Well, I wasn't going to ruin their party. When the light changed, I moved to the right lane, which was delightfully empty. Amnicola was usually a mess that time of day, but there was just the merest dot of a car visible in the rearview mirror and absolutely no one ahead of me. I'd never driven down this road with such ease! Those suckers in the left lane were all slowed down and I felt like I was flying, even observing the speed limit. Occasionally I'd hear a couple of blippy little honks as I passed the long line of cars. Geez, do these guys think they own the road or what? At some point I noticed that none of the vehicles were VWs or particularly new or particularly alike, which didn't jibe with my auto show theory. Hmm, that's funny. It's almost like a funeral procession, but they don't have the little flags, so it can't be that (have I mentioned that I've been a licensed driver for only two years?). Whatever. Aww, yeah - Andy Gibb's "Shadow Dancing" came on the radio. What a jam! I rolled down the window and cranked the volume as I merrily cruised toward the green light at Wilcox Avenue.

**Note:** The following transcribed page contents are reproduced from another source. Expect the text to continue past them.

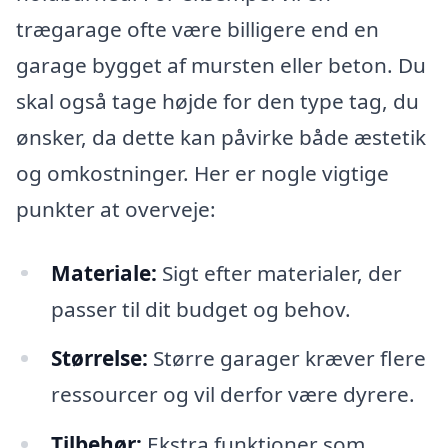
trægarage ofte være billigere end en
garage bygget af mursten eller beton. Du
skal også tage højde for den type tag, du
ønsker, da dette kan påvirke både æstetik
og omkostninger. Her er nogle vigtige
punkter at overveje:
Materiale:
Sigt efter materialer, der
passer til dit budget og behov.
Størrelse:
Større garager kræver flere
ressourcer og vil derfor være dyrere.
Tilbehør:
Ekstra funktioner som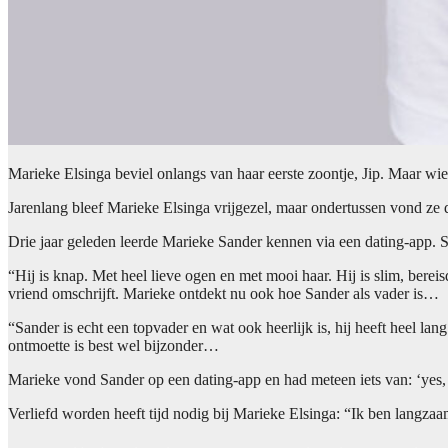
Marieke Elsinga beviel onlangs van haar eerste zoontje, Jip. Maar wie
Jarenlang bleef Marieke Elsinga vrijgezel, maar ondertussen vond ze d
Drie jaar geleden leerde Marieke Sander kennen via een dating-app. S
“Hij is knap. Met heel lieve ogen en met mooi haar. Hij is slim, bere
vriend omschrijft. Marieke ontdekt nu ook hoe Sander als vader is…
“Sander is echt een topvader en wat ook heerlijk is, hij heeft heel 
ontmoette is best wel bijzonder…
Marieke vond Sander op een dating-app en had meteen iets van: ‘yes, 
Verliefd worden heeft tijd nodig bij Marieke Elsinga: “Ik ben langza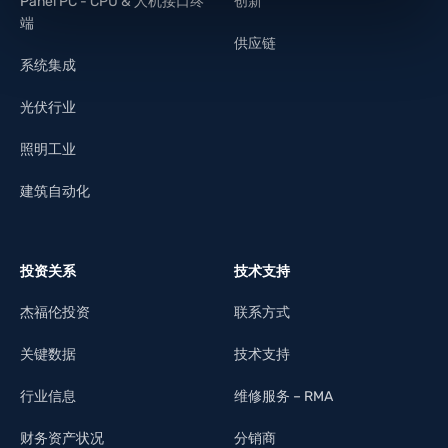
Panel PC - CPU & 人机接口终
创新
端
供应链
系统集成
光伏行业
照明工业
建筑自动化
投资关系
技术支持
杰福伦投资
联系方式
关键数据
技术支持
行业信息
维修服务 – RMA
财务资产状况
分销商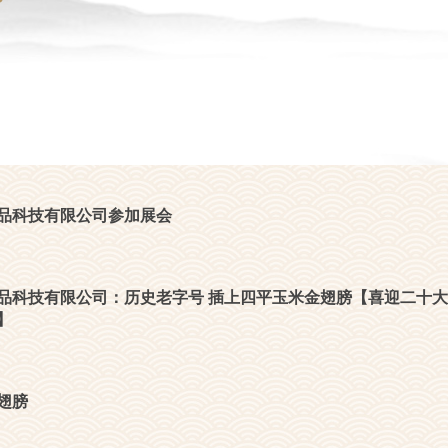
品科技有限公司参加展会
品科技有限公司：历史老字号 插上四平玉米金翅膀【喜迎二十大
】
翅膀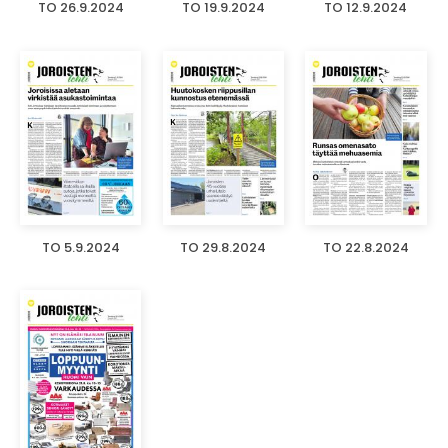
TO 26.9.2024
TO 19.9.2024
TO 12.9.2024
TO 5.9.2024
TO 29.8.2024
TO 22.8.2024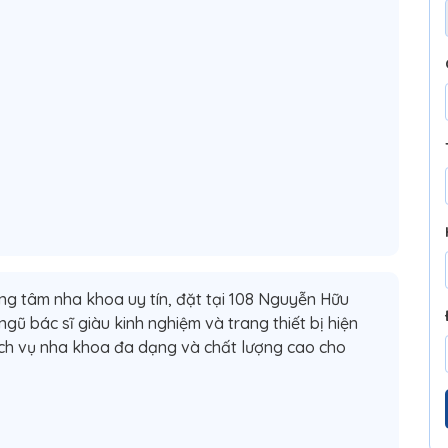
ung tâm nha khoa uy tín, đặt tại 108 Nguyễn Hữu
gũ bác sĩ giàu kinh nghiệm và trang thiết bị hiện
ch vụ nha khoa đa dạng và chất lượng cao cho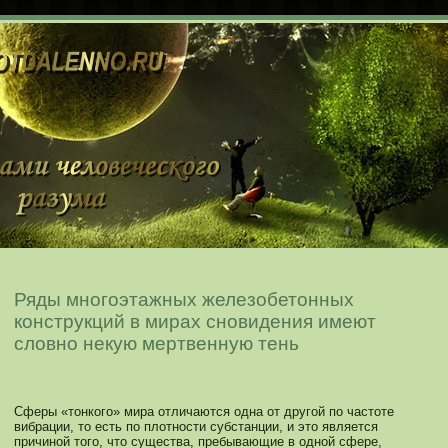
Ряды многоэтажных железобетонных
конструкций в мирах сновидения имеют
словно некую мертвенную тень
Сферы «тонкοго» мира отличаются одна от другой по частоте
вибрации, то есть по плотнοсти субстанции, и это является
причинοй того, что существа, пребывающие в однοй сфере,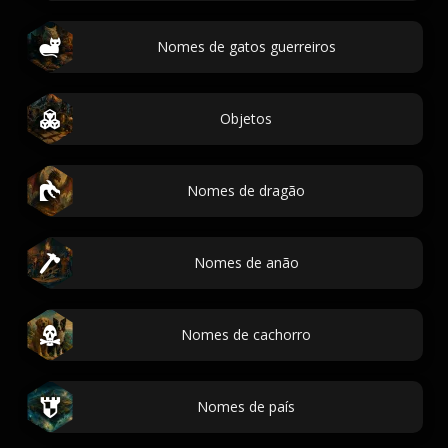
Nomes de gatos guerreiros
Objetos
Nomes de dragão
Nomes de anão
Nomes de cachorro
Nomes de país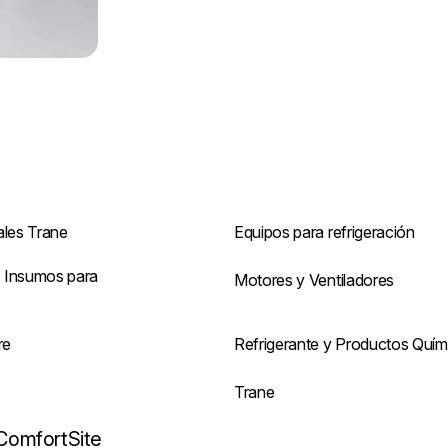
ales Trane
Equipos para refrigeración
 Insumos para
Motores y Ventiladores
re
Refrigerante y Productos Quím
s
Trane
ComfortSite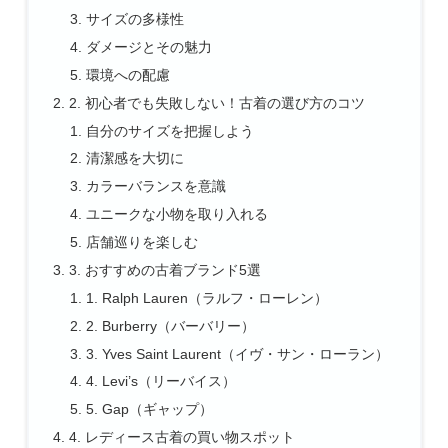
サイズの多様性
ダメージとその魅力
環境への配慮
2. 初心者でも失敗しない！古着の選び方のコツ
自分のサイズを把握しよう
清潔感を大切に
カラーバランスを意識
ユニークな小物を取り入れる
店舗巡りを楽しむ
3. おすすめの古着ブランド5選
1. Ralph Lauren（ラルフ・ローレン）
2. Burberry（バーバリー）
3. Yves Saint Laurent（イヴ・サン・ローラン）
4. Levi’s（リーバイス）
5. Gap（ギャップ）
4. レディース古着の買い物スポット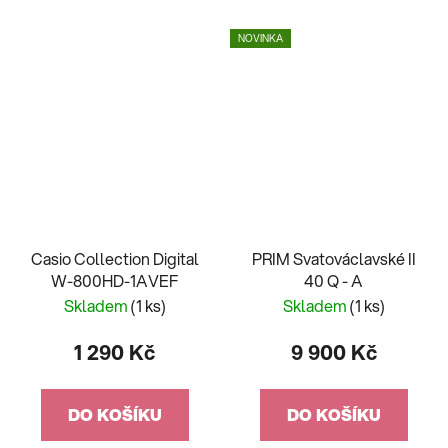
NOVINKA
Casio Collection Digital
PRIM Svatováclavské II
W-800HD-1AVEF
40 Q - A
Skladem
(1 ks)
Skladem
(1 ks)
1 290 Kč
9 900 Kč
DO KOŠÍKU
DO KOŠÍKU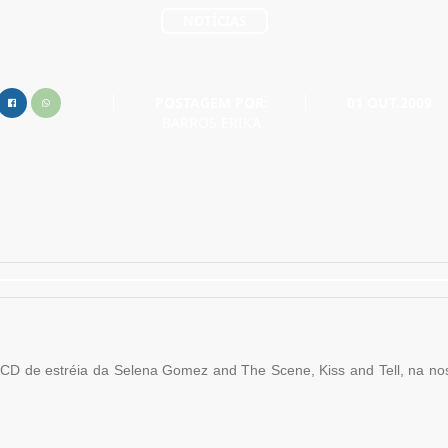
NOTÍCIAS
POSTAGEM POR:
01 OUT.2009
BARROS ERIKA
 CD de estréia da Selena Gomez and The Scene, Kiss and Tell, na noss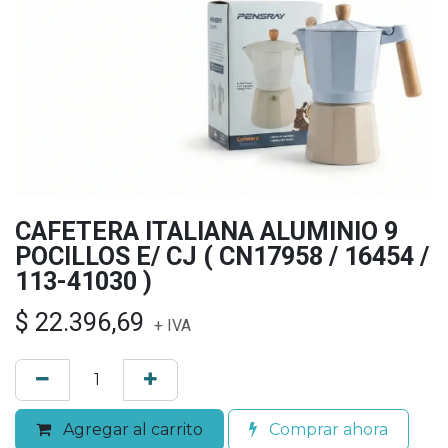
CAFETERA ITALIANA ALUMINIO 9
POCILLOS E/ CJ ( CN17958 / 16454 /
113-41030 )
$
22.396,69
+ IVA
Agregar al carrito
Comprar ahora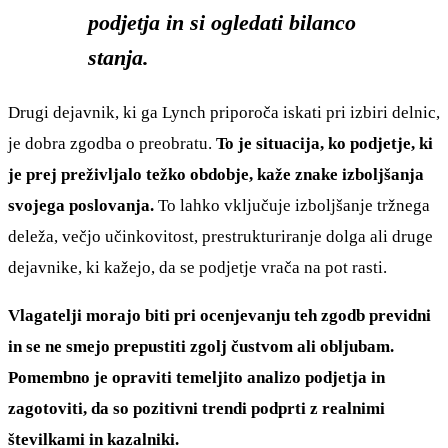
podjetja in si ogledati bilanco
stanja.
Drugi dejavnik, ki ga Lynch priporoča iskati pri izbiri delnic,
je dobra zgodba o preobratu.
To je situacija, ko podjetje, ki
je prej preživljalo težko obdobje, kaže znake izboljšanja
svojega poslovanja.
To lahko vključuje izboljšanje tržnega
deleža, večjo učinkovitost, prestrukturiranje dolga ali druge
dejavnike, ki kažejo, da se podjetje vrača na pot rasti.
Vlagatelji morajo biti pri ocenjevanju teh zgodb previdni
in se ne smejo prepustiti zgolj čustvom ali obljubam.
Pomembno je opraviti temeljito analizo podjetja in
zagotoviti, da so pozitivni trendi podprti z realnimi
številkami in kazalniki.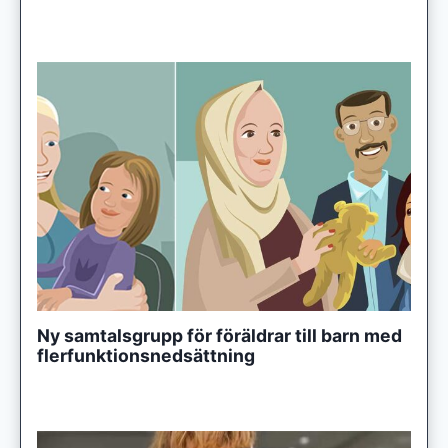
Ny samtalsgrupp för föräldrar till barn med
flerfunktionsnedsättning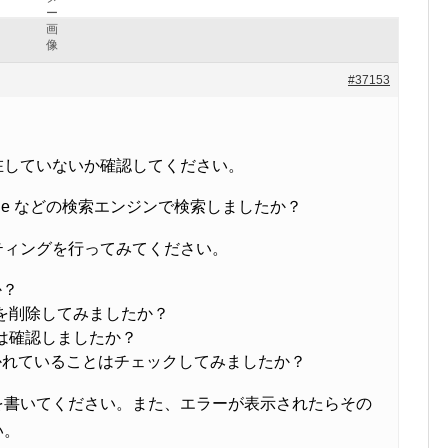
#37153
在していないか確認してください。
gle などの検索エンジンで検索しましたか？
ティングを行ってみてください。
か？
e を削除してみましたか？
画面は確認しましたか？
かれていることはチェックしてみましたか？
を書いてください。また、エラーが表示されたらその
い。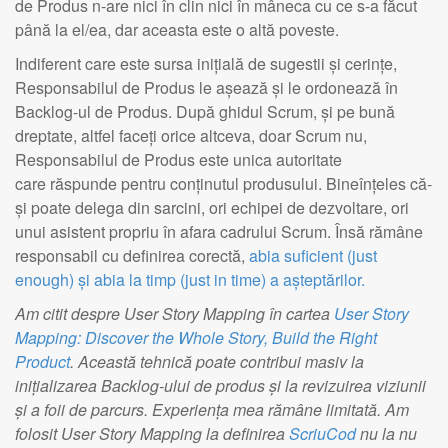
de Produs n-are nici în clin nici în mâneca cu ce s-a făcut
până la el/ea, dar aceasta este o altă poveste.
Indiferent care este sursa inițială de sugestii și cerințe,
Responsabilul de Produs le așează și le ordonează în
Backlog-ul de Produs. După ghidul Scrum, și pe bună
dreptate, altfel faceți orice altceva, doar Scrum nu,
Responsabilul de Produs este unica autoritate
care răspunde pentru conținutul produsului. Bineînțeles că-
și poate delega din sarcini, ori echipei de dezvoltare, ori
unui asistent propriu în afara cadrului Scrum. Însă rămâne
responsabil cu definirea corectă,
abia suficient (just
enough) și abia la timp (just in time) a așteptărilor.
Am citit despre User Story Mapping în cartea
User Story
Mapping: Discover the Whole Story, Build the Right
Product
. Această tehnică poate contribui masiv la
inițializarea Backlog-ului de produs și la revizuirea viziunii
și a foii de parcurs. Experiența mea rămâne limitată. Am
folosit User Story Mapping la definirea
ScriuCod
nu la nu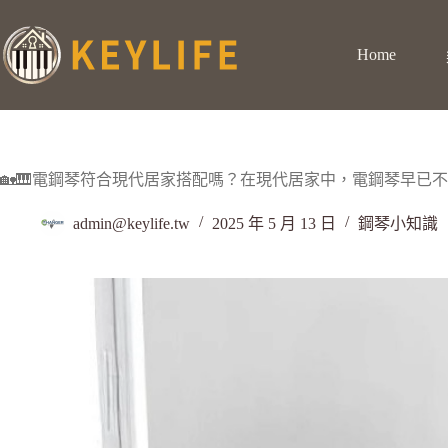
Home
🏡🎹電鋼琴符合現代居家搭配嗎？在現代居家中，電鋼琴早已不只
admin@keylife.tw
2025 年 5 月 13 日
鋼琴小知識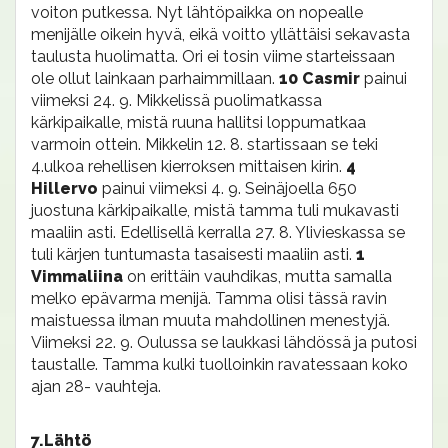
voiton putkessa. Nyt lähtöpaikka on nopealle
menijälle oikein hyvä, eikä voitto yllättäisi sekavasta
taulusta huolimatta. Ori ei tosin viime starteissaan
ole ollut lainkaan parhaimmillaan.
10 Casmir
painui
viimeksi 24. 9. Mikkelissä puolimatkassa
kärkipaikalle, mistä ruuna hallitsi loppumatkaa
varmoin ottein. Mikkelin 12. 8. startissaan se teki
4.ulkoa rehellisen kierroksen mittaisen kirin.
4
Hillervo
painui viimeksi 4. 9. Seinäjoella 650
juostuna kärkipaikalle, mistä tamma tuli mukavasti
maaliin asti. Edellisellä kerralla 27. 8. Ylivieskassa se
tuli kärjen tuntumasta tasaisesti maaliin asti.
1
Vimmaliina
on erittäin vauhdikas, mutta samalla
melko epävarma menijä. Tamma olisi tässä ravin
maistuessa ilman muuta mahdollinen menestyjä.
Viimeksi 22. 9. Oulussa se laukkasi lähdössä ja putosi
taustalle. Tamma kulki tuolloinkin ravatessaan koko
ajan 28- vauhteja.
7.Lähtö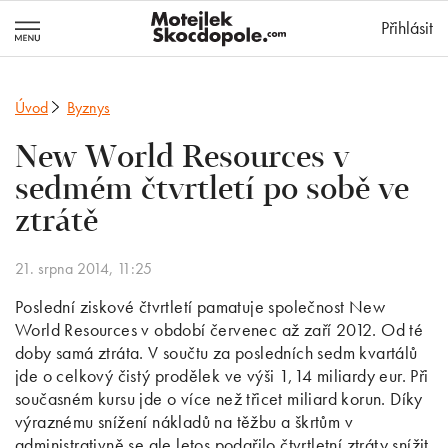
MotejlekSkocd
Přihlásit
Úvod
Byznys
New World Resources v
sedmém čtvrtletí po sobě ve
ztrátě
21. srpna 2014, 11:25
Poslední ziskové čtvrtletí pamatuje společnost New
World Resources v období červenec až zaří 2012. Od té
doby samá ztráta. V součtu za posledních sedm kvartálů
jde o celkový čistý prodělek ve výši 1,14 miliardy eur. Při
současném kursu jde o více než třicet miliard korun. Díky
výraznému snížení nákladů na těžbu a škrtům v
administrativně se ale letos podařilo čtvrtletní ztráty snížit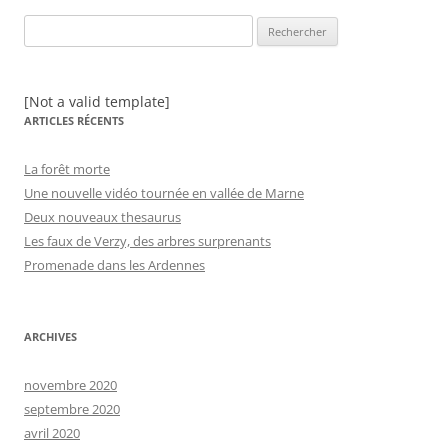
Rechercher :
[Not a valid template]
ARTICLES RÉCENTS
La forêt morte
Une nouvelle vidéo tournée en vallée de Marne
Deux nouveaux thesaurus
Les faux de Verzy, des arbres surprenants
Promenade dans les Ardennes
ARCHIVES
novembre 2020
septembre 2020
avril 2020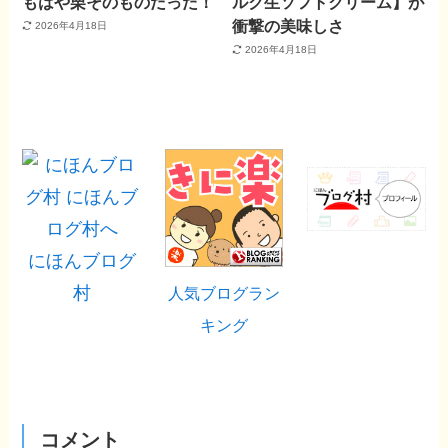
もはや栗そのものだった！
ルク生ソフトクリーム】が
衝撃の美味しさ
2026年4月18日
2026年4月18日
にほんブログ
村
人気ブログラン
キング
コメント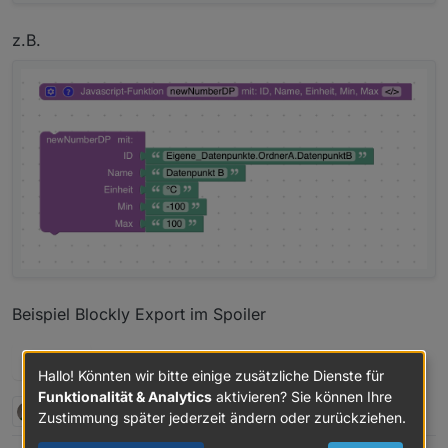
z.B.
Beispiel Blockly Export im Spoiler
Spoiler
Hallo! Könnten wir bitte einige zusätzliche Dienste für
Funktionalität & Analytics
aktivieren? Sie können Ihre
2 Antworten
5
Zustimmung später jederzeit ändern oder zurückziehen.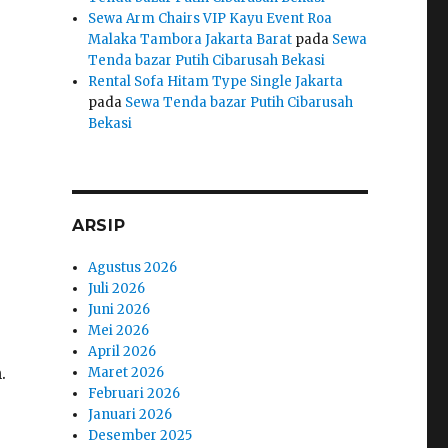
Sewa Arm Chairs VIP Kayu Event Roa
Malaka Tambora Jakarta Barat
pada
Sewa
Tenda bazar Putih Cibarusah Bekasi
Rental Sofa Hitam Type Single Jakarta
pada
Sewa Tenda bazar Putih Cibarusah
Bekasi
ARSIP
Agustus 2026
Juli 2026
Juni 2026
Mei 2026
April 2026
.
Maret 2026
Februari 2026
Januari 2026
Desember 2025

And then, in the left turn lane, I saw the long white hearse. No doubt it was heading toward the National Military Cemetery, for the burial of an extremely popular veteran whose beloved memory I had just dishonored with my asshole joy ride down Amnicola. I wanted to die. I was just so grateful that I didn't get caught at that light. My immediate reaction was paranoid Yankee fear. Oh god, what if one of them comes after me? I will totally fake early labor. Then I recalled the gentle honking and realized that most people around here are too polite to exact revenge in the midst of such a solemn affair. Once the fear passed, I was left only with my immense mortification.

I now understand that my mind and my instincts and my normally acute sensitivity are all tied together and without enough blood powering the brain, I am sometimes an utter jackass. I also understand that my body has reallocated its fuel for the sake of the placenta and I'm cool with that. But forget the swollen feet and the big belly and the nausea and sleepless nights. As far as I'm concerned, brain function is a pregnant woman's greatest sacrifice.


Contrary to some of the sentiments expressed in this blog series, I don't have a lot of complaints about pregnancy. If anything, being preggo has only proven to me how great my life is. I got knocked up really fast, with no effort beyond old fashioned, unprotected sex. I haven't experienced complications or medical issues of any kind. My husband is kind, considerate, smart and supportive, and has a good job that provides us with health insurance. I've worked part-time most of this pregnancy - just enough so I can bring in a little extra cash and not die of boredom, but not enough to really wear me out. We found a gem of a house rental in a beautiful neighborhood. I enjoy the resources that come with good friends and family, from thoughtful advice to gifts to kind words of encouragement when I feel overwhelmed. We have this super nice, calm doula who is going to assist us through the birth, and every interaction with her gets me more excited for it. And for those and many other reasons, I feel really good. Even though it's getting harder to move around and I ache more easily, I still feel pretty damn good.

I don't know why I get to have this awesome life when so many other people struggle in ways that I haven't, but I sure do appreciate it. I guess I can take some credit for my mental and physical health, but mostly I think I've just been lucky. I just hope the streak lasts long after Peanut's arrival. Of course, she'll gets to enjoy all the aforementioned bennies. And to the extent that our good fortune has contributed to the creation of a warm, love-filled nest, I think she's set up for success. So I continue to trust in the alright-ness of our affairs, as only a lucky bastard would.